The story of a ruthless Spanish conquistador, Don Aguirre, who takes over an expedition in Peru in order to find the legendary El Dorado, the city of gold, is a very modern take on our burning reality. Above all, it’s a brilliant character study of a man blinded by the thirst of power, a man that keeps spinning in circles trying to find his destination – the meaning. But in a place like the jungle, there is no meaning. Or maybe there is, but it’s hidden. It strikes you when you got your back to it. It digs its blade into your chest the moment you least expect it. Right from the opening shot – a long column advances across the mountains, fighting the hostile weather and nature – we get a sense of what it is all about; a Sisyphus struggle, an endless journey into the real heart of darkness. The men who lead the way for the rest of the column are the first ones to go. Herzog doesn’t focus on their probable deaths, but rather on their disappearance. His camera stays steady as a rock while we hear a slave yell out in pain, a soldier suffocate in a deadly trap, an officer get hit by an arrow. We hear what we want to hear, but we see what Herzog wants us to see. It’s a fantastic example of how cinema can manipulate our minds, our senses, forcing us to make our own vision, our own idea.
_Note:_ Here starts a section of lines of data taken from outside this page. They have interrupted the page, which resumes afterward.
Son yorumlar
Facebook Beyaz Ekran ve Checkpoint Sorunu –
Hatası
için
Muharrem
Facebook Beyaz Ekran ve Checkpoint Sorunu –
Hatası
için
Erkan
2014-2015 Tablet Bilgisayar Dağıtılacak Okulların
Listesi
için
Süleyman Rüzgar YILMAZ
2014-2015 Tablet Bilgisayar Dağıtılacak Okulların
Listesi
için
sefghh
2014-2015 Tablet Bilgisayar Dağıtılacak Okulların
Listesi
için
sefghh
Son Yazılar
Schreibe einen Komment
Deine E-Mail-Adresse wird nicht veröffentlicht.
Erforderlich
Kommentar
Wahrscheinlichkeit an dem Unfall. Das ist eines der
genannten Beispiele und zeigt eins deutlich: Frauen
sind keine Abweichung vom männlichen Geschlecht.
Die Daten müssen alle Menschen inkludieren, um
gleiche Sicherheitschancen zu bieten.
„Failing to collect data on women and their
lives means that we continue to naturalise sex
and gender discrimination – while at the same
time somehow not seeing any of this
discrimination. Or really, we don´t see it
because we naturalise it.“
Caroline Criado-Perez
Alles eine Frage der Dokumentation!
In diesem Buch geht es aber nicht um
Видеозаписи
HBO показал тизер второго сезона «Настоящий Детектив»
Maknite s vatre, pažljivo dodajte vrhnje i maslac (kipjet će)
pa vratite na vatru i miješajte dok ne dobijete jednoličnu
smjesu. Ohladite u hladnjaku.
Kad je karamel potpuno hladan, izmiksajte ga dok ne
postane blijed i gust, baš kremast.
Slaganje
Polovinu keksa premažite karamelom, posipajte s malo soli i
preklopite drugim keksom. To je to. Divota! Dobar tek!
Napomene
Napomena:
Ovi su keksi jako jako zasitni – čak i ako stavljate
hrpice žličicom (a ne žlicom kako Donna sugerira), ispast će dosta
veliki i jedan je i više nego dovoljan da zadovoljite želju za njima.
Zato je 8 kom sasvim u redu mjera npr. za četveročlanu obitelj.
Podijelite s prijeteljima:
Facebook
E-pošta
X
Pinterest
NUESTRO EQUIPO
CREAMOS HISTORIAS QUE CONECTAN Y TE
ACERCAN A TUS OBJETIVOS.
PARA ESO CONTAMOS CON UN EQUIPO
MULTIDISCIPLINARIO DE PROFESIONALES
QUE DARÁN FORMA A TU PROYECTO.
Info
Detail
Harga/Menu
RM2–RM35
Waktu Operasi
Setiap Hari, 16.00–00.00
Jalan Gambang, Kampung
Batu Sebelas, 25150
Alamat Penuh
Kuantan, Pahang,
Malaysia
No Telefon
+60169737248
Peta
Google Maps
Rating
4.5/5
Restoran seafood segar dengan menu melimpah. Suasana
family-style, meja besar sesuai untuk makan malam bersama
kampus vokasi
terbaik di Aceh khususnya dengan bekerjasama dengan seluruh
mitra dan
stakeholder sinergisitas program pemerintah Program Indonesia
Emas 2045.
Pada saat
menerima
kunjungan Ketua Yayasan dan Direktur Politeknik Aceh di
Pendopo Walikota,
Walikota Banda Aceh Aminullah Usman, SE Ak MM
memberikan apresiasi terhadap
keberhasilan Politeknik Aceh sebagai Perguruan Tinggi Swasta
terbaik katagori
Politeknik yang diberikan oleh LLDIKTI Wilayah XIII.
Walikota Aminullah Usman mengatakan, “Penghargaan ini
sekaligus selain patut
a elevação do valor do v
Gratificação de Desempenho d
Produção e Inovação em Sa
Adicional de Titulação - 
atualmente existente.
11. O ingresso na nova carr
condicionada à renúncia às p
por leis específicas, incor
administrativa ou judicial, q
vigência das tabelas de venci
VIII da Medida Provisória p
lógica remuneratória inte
At the beginning, Aguirre stands in the far corner of every frame; the devil watches over and waits. In fact, Aguirre waits until most men tied to the expedition either die of illness or are killed by invisible ‘savages’. I type ‘savages’ because we have to keep in mind, that this whole expedition has as its man goal to spread the word of God among the natives, be it with the help of the Bible or the simple use of a sword. A priest is our main narrator, a man who is as possessed by his own ambitions same as the mad Aguirre. A man who dresses in rags, but aims for riches just as much as the soldier standing next to him.

Herzog with the help of his 35mm camera immerses us into the humid jungle. He lets us observe the faces of the conquistadors, giving us the possibility to judge on our own, make up our own interpretations. “That man is a head taller than me. That may change.” whispers Aguirre into the ear of his devoted servant. The chopped off head lands onto the ground; the lips still moving. The message is clear – there is no place for truth in a world where slaves still exist, where houses are burned, where wars are fought, where innocent people die in the name of the guilty ones. The remaining members of the expedition build a raft that will end up being our main setting. Day by day, the group on the raft becomes smaller, and smaller and smaller. Every now and then we hear an arrow zip by. Herzog evidently haunts us with repetitive hand-held shots of worn out, tired faces, dying animals, bloody weapons. The raft starts to break down, but surprisingly no one cares about it. Hunger is not felt anymore, thirst is only a dark memory, and blindness becomes these men’s religion. “We keep going in circles” says the priest and there is no God listening to him. Maybe he never wished for one to be there. Some men don’t want to be listened to.

Aguirre, being the only one left standing, represents all the things a viewer wants him to represent. He has no boundaries, no agenda, no dreams, no nothing. He only wants to be as big as God really made him. He wants to have power over nature, over his fellow soldiers, over the entire world. He wants the earth to shake when he walks. He wants the birds to drop dead when says so. Will it happen? Is this what this reality of ours has been leading us to? Herzog remains silent.
The meaning is hidden, but someday… someday something will happen. And Aguirre will emerge from the depths of darkness.